Below this line are records; transcribe exactly the lines between the one holding "качества на производстве" and the one holding "здорово, что об", inclusive, and omit the pictures.
Top of DATASET EXCERPTS
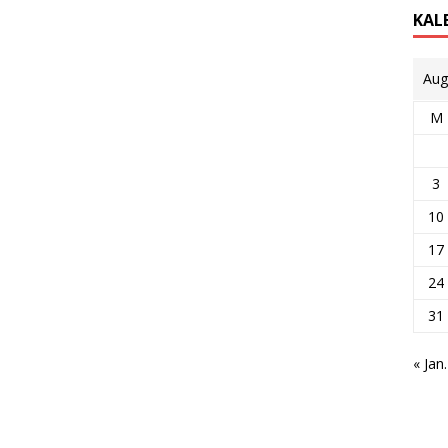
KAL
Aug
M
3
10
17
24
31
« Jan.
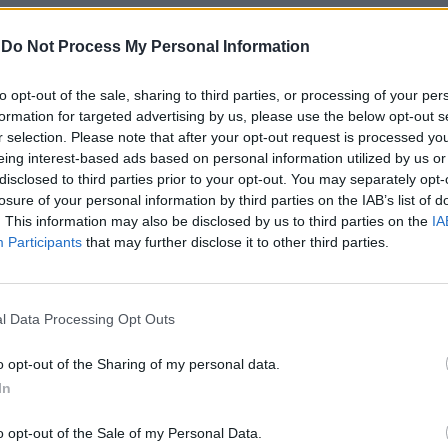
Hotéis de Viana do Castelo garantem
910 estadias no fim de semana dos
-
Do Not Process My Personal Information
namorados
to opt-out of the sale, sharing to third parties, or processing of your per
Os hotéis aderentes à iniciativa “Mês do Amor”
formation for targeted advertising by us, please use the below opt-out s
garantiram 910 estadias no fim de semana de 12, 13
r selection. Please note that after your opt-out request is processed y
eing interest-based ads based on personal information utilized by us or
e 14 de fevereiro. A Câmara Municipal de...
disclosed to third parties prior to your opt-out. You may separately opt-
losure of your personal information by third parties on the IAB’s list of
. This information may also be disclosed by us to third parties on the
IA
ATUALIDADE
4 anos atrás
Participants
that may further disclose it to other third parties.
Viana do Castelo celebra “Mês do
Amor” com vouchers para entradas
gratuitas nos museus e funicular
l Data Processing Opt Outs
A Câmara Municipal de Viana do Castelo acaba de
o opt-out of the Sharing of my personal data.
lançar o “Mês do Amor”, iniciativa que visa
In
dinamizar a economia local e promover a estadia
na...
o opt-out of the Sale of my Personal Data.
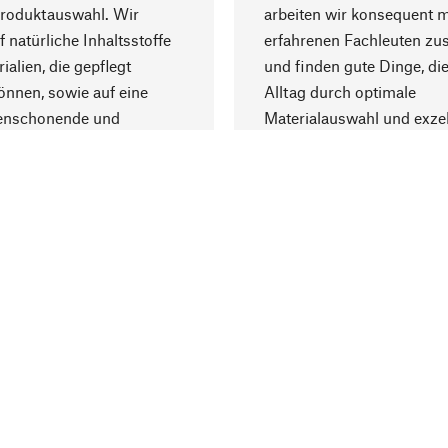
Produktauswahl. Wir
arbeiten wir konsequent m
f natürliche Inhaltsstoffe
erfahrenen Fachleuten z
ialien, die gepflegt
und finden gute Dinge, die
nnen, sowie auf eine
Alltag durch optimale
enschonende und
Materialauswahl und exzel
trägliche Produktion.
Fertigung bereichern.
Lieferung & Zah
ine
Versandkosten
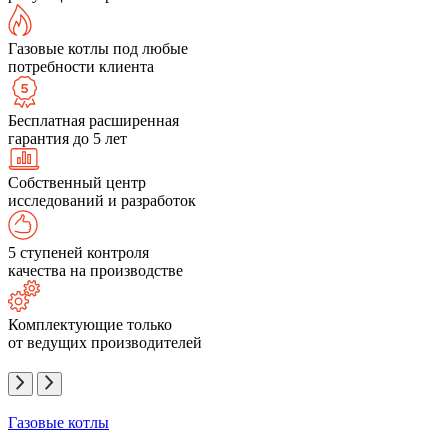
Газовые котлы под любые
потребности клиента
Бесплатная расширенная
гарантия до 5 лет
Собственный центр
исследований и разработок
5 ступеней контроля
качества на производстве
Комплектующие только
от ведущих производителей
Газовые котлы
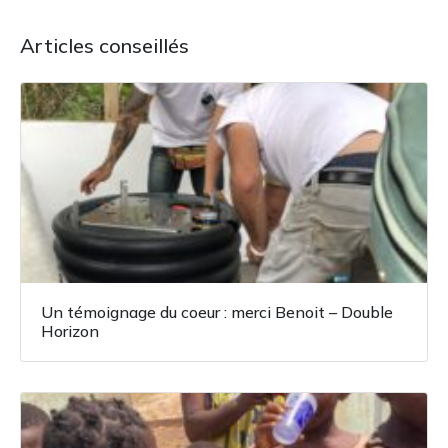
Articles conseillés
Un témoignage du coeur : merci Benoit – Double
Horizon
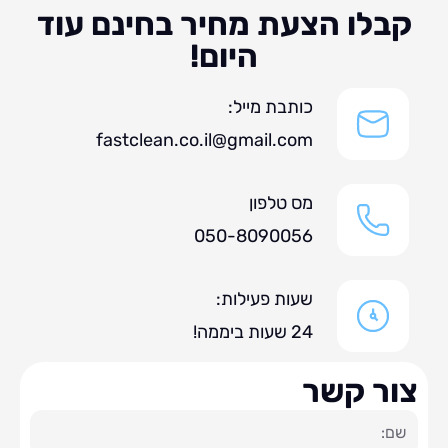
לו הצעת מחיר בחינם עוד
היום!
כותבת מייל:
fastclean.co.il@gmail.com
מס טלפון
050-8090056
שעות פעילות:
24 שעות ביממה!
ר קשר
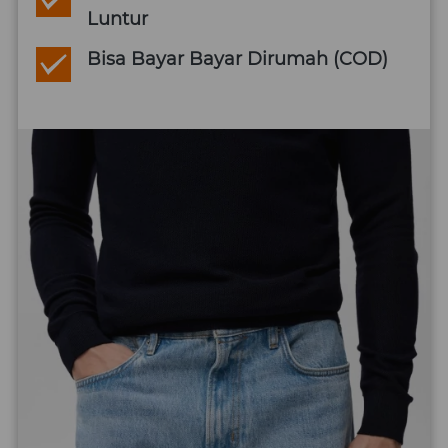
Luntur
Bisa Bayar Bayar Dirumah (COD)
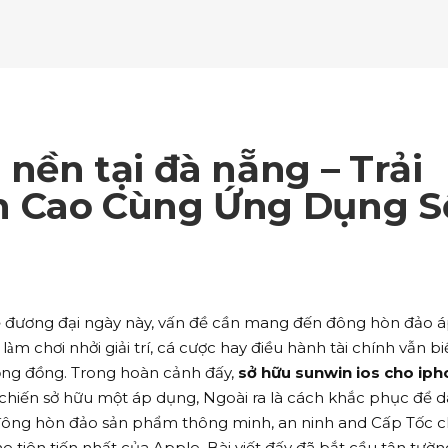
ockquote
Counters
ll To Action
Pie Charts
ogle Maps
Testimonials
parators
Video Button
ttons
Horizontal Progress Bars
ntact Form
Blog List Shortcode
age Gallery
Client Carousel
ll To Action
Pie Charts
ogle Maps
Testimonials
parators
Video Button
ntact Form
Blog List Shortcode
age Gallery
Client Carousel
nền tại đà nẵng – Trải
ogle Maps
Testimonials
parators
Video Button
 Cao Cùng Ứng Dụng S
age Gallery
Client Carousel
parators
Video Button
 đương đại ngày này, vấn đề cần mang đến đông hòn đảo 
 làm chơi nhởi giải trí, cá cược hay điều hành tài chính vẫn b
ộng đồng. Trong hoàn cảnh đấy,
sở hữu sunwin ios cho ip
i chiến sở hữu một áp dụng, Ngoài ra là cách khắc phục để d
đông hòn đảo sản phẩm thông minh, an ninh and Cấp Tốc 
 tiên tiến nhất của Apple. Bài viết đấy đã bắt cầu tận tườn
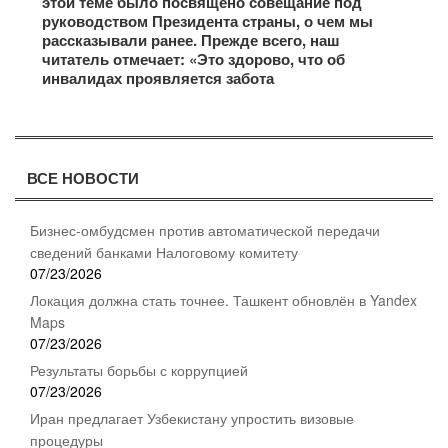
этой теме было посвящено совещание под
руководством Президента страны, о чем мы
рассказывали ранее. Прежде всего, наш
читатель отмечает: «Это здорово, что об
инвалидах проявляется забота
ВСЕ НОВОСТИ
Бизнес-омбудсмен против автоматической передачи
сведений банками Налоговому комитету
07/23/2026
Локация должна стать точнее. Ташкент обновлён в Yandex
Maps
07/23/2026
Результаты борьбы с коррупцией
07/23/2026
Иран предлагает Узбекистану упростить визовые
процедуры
Bottom of DATASET EXCERPTS
:: OUTPUT FOR THIS TASK ::
качества на производстве
Комплектующие только
от ведущих производителей
Газовые котлы
Articles conseillés
Un témoignage du coeur : merci Benoit – Double
Horizon
לו הצעת מחיר בחינם עוד
היום!
כותבת מייל:
fastclean.co.il@gmail.com
מס טלפון
050-8090056
שעות פעילות:
24 שעות ביממה!
ר קשר
Luntur
Bisa Bayar Bayar Dirumah (COD)
ockquote
Counters
ll To Action
Pie Charts
ogle Maps
Testimonials
parators
Video Button
ttons
Horizontal Progress Bars
ntact Form
Blog List Shortcode
age Gallery
Client Carousel
ll To Action
Pie Charts
ogle Maps
Testimonials
parators
Video Button
ntact Form
Blog List Shortcode
age Gallery
Client Carousel
nền tại đà nẵng – Trải
ogle Maps
Testimonials
parators
Video Button
 Cao Cùng Ứng Dụng S
age Gallery
Client Carousel
parators
Video Button
 đương đại ngày này, vấn đề cần mang đến đông hòn đảo 
 làm chơi nhởi giải trí, cá cược hay điều hành tài chính vẫn b
ộng đồng. Trong hoàn cảnh đấy,
sở hữu sunwin ios cho ip
i chiến sở hữu một áp dụng, Ngoài ra là cách khắc phục để d
đông hòn đảo sản phẩm thông minh, an ninh and Cấp Tốc 
 tiên tiến nhất của Apple. Bài viết đấy đã bắt cầu tận tườn
этой теме было посвящено совещание под
руководством Президента страны, о чем мы
рассказывали ранее. Прежде всего, наш
читатель отмечает: «Это здорово, что об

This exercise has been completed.